El mundo, Lyle lo sabía, se dividía en dos tipos de personas (como suele decirse, o como se tiende a simplificar): aquellas a las que los cementerios les resultaban lugares tristes e inquietantes, y aquellas otras a las que, como le sucedía a él, les inspiraban una sensación profunda y duradera de unidad y equilibrio; como si alguien bajara repentinamente el volumen de la vida y uno flotara en el espacio exterior, contemplándolo todo, contemplando su inmensidad.


Era entonces cuando comenzaban su jornada, si bien por lo general todavía apuraban unos cuantos sorbos más de café mientras se demoraban otro minuto en el cálido interior del coche, escuchando las noticias de la mañana. Luego se bajaban dando sendos portazos y, ya fuera, estiraban sus espaldas rígidas. Una vez ejecutada aquella calistenia ritual y espasmódica para vejetes oxidados, se internaban en el huerto, dejando en la camioneta las fiambreras y los termos. Entonces la pomarada se desplegaba ante ellos, decorada todavía por los jirones de niebla matinal, los pájaros que cruzaban fugaces y, revoloteando a menor altura, las polillas y mariposas.

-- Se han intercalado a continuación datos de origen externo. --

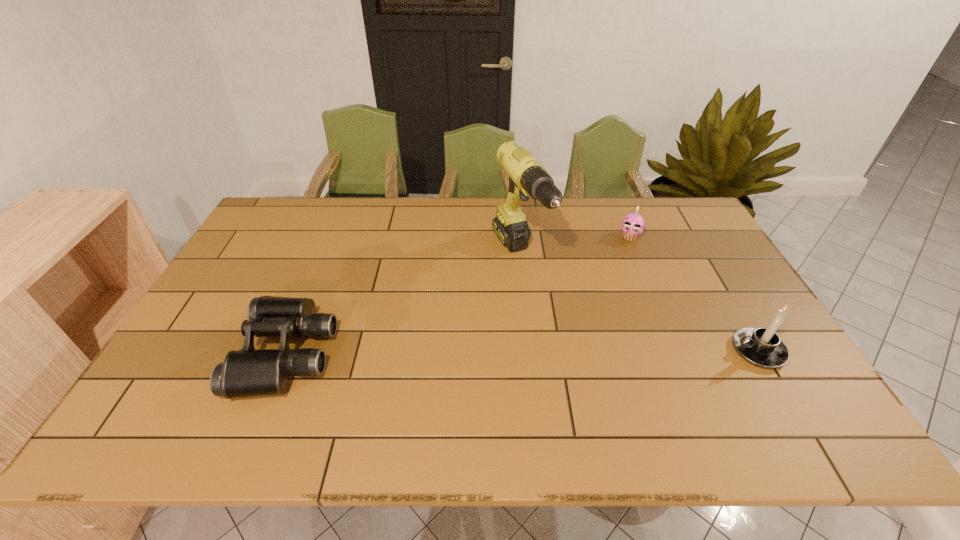 Where is `free spot on the desktop that is between the binoculars and the second tallest object and is positioned on the handle side of the drill`? This screenshot has height=540, width=960. free spot on the desktop that is between the binoculars and the second tallest object and is positioned on the handle side of the drill is located at coordinates (588, 352).

At what (x,y) coordinates should I click in order to perform the action: click on free space on the desktop that is between the leftmost object and the candle holder and is positioned on the face of the cupcake. Please return your answer as a coordinate pair (x, y). The width and height of the screenshot is (960, 540). Looking at the image, I should click on (585, 352). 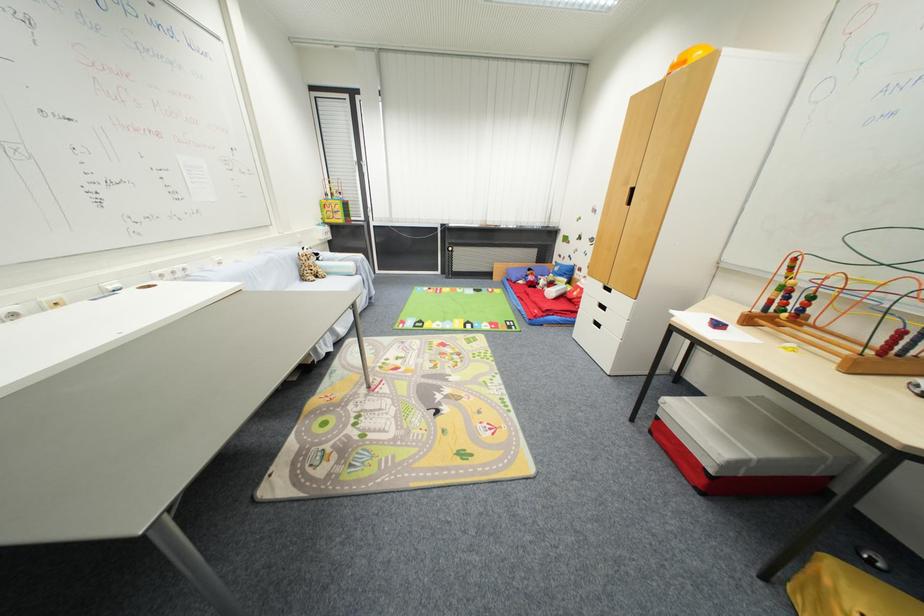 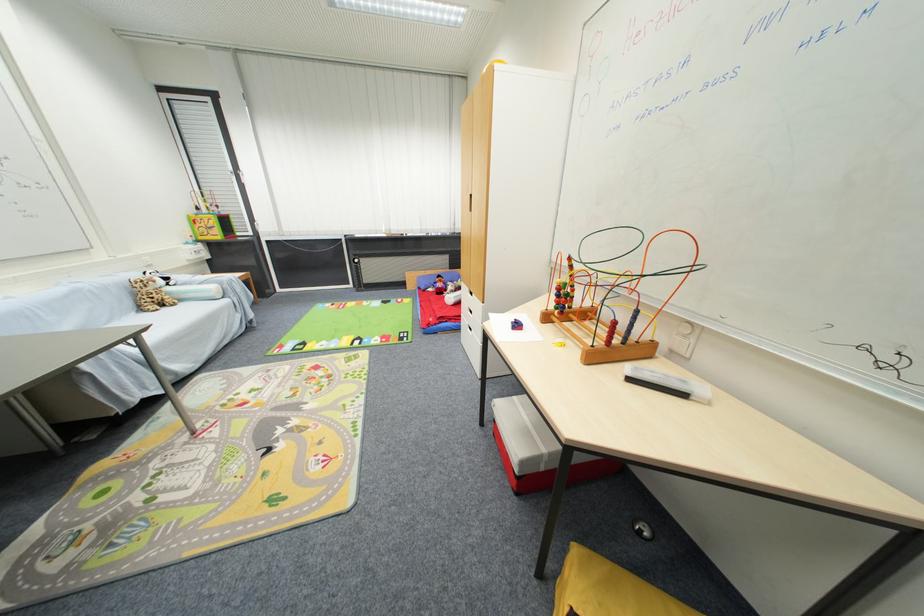 Find the pixel in the second image that matches point (800, 262) in the first image.

(575, 261) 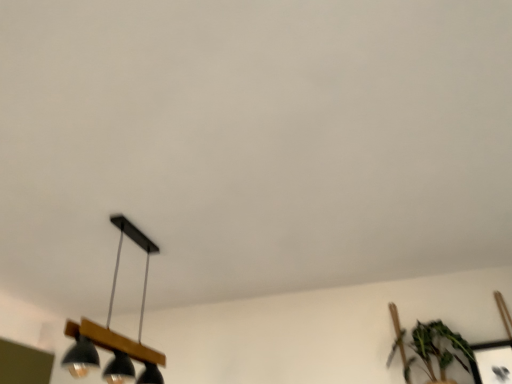 Question: From the image's perspective, is green leafy plant at lower right on top of black matte/wooden lamp at lower left?

Choices:
 (A) yes
 (B) no

Answer: (B)

Question: Is black matte/wooden lamp at lower left at the back of green leafy plant at lower right?

Choices:
 (A) yes
 (B) no

Answer: (B)

Question: Does green leafy plant at lower right touch black matte/wooden lamp at lower left?

Choices:
 (A) no
 (B) yes

Answer: (A)

Question: From a real-world perspective, is green leafy plant at lower right positioned over black matte/wooden lamp at lower left based on gravity?

Choices:
 (A) no
 (B) yes

Answer: (A)

Question: Is there a large distance between green leafy plant at lower right and black matte/wooden lamp at lower left?

Choices:
 (A) no
 (B) yes

Answer: (B)

Question: Can you confirm if green leafy plant at lower right is positioned to the left of black matte/wooden lamp at lower left?

Choices:
 (A) no
 (B) yes

Answer: (A)

Question: Could you tell me if green leafy plant at lower right is turned towards metallic silver picture frame at lower right?

Choices:
 (A) no
 (B) yes

Answer: (A)

Question: Can you confirm if green leafy plant at lower right is thinner than metallic silver picture frame at lower right?

Choices:
 (A) no
 (B) yes

Answer: (A)

Question: Considering the relative positions of green leafy plant at lower right and metallic silver picture frame at lower right in the image provided, is green leafy plant at lower right behind metallic silver picture frame at lower right?

Choices:
 (A) yes
 (B) no

Answer: (B)

Question: Does green leafy plant at lower right appear on the left side of metallic silver picture frame at lower right?

Choices:
 (A) yes
 (B) no

Answer: (A)

Question: Is green leafy plant at lower right outside metallic silver picture frame at lower right?

Choices:
 (A) no
 (B) yes

Answer: (B)

Question: Is green leafy plant at lower right placed right next to metallic silver picture frame at lower right?

Choices:
 (A) yes
 (B) no

Answer: (B)

Question: Does black matte/wooden lamp at lower left have a lesser width compared to metallic silver picture frame at lower right?

Choices:
 (A) yes
 (B) no

Answer: (B) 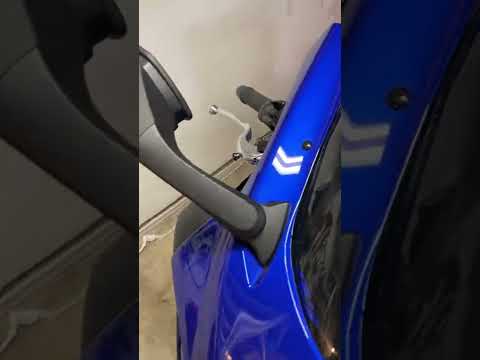 At what (x,y) coordinates should I click in order to perform the action: click on white wall. Please return your answer as a coordinate pair (x, y). Looking at the image, I should click on (192, 78). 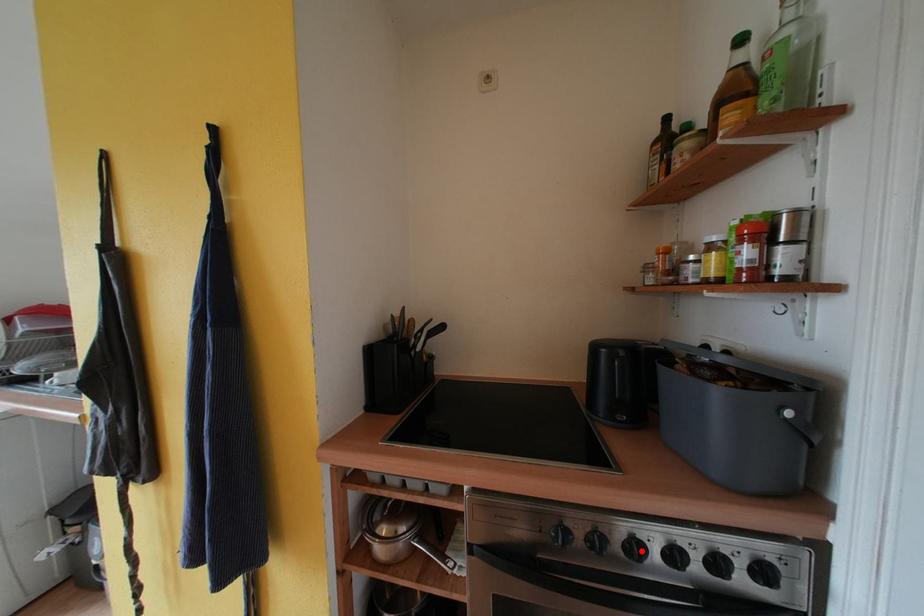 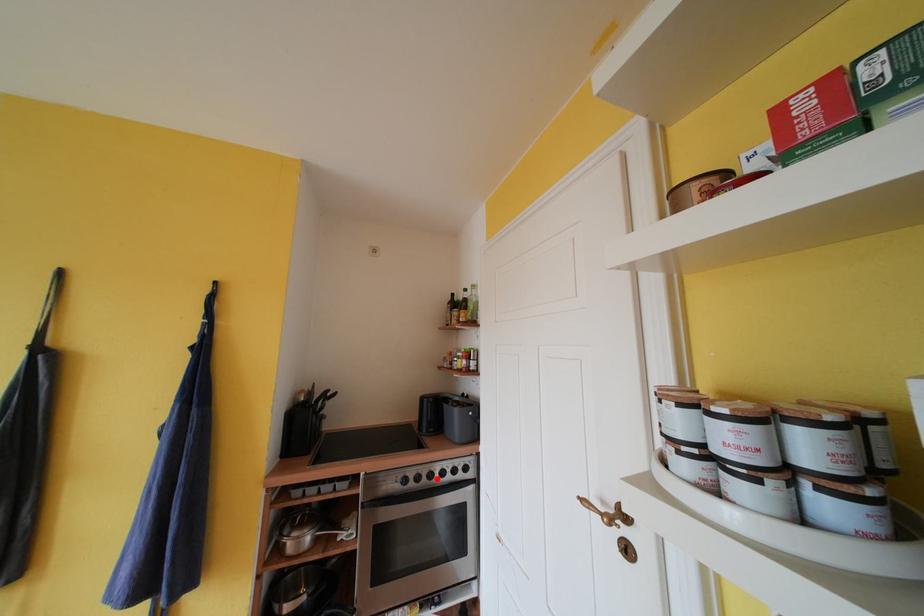 I am providing you with two images of the same scene from different viewpoints. A red point is marked on the first image and another point is marked on the second image. Does the point marked in image1 correspond to the same location as the one in image2?

Yes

Se acercó a su manzano favorito y se tiró en el suelo junto a él. Se tumbó de espaldas sobre la nieve, densa, blanda y suave, y sintió su corazón palpitar y dar saltos. Un dolor relampagueante le sacudió los brazos y los dedos, hasta que una insensibilidad total reemplazó las punzadas. En lo más profundo del valle, sobre el río y también sobre las colinas del oeste, se hicieron visibles las primeras luces del alba. Los haces dorados acariciaron los árboles cubiertos de hielo y las flores de los manzanos cayeron sobre Lyle, derramándose sobre su rostro y su boca abierta. Cerró los ojos y se quedó dormido.